═══ Data shown
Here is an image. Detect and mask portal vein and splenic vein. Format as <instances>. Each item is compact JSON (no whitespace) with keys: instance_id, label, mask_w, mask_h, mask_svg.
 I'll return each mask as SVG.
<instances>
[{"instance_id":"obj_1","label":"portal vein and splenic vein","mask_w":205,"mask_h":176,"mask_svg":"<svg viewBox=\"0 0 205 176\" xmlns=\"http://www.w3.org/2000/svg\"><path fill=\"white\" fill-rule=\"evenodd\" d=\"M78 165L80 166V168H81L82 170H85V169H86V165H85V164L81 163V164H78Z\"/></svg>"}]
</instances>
══════
> **Work request**
Word for word, copy out the data.

> **Answer to this problem**
Here is an image. Detect and mask portal vein and splenic vein. Format as <instances>. Each item is compact JSON (no whitespace) with keys: instance_id, label, mask_w, mask_h, mask_svg.
 I'll return each mask as SVG.
<instances>
[{"instance_id":"obj_1","label":"portal vein and splenic vein","mask_w":205,"mask_h":176,"mask_svg":"<svg viewBox=\"0 0 205 176\" xmlns=\"http://www.w3.org/2000/svg\"><path fill=\"white\" fill-rule=\"evenodd\" d=\"M78 165L80 166V168H81L82 170H85V169H86V165H85V164L81 163V164H78Z\"/></svg>"}]
</instances>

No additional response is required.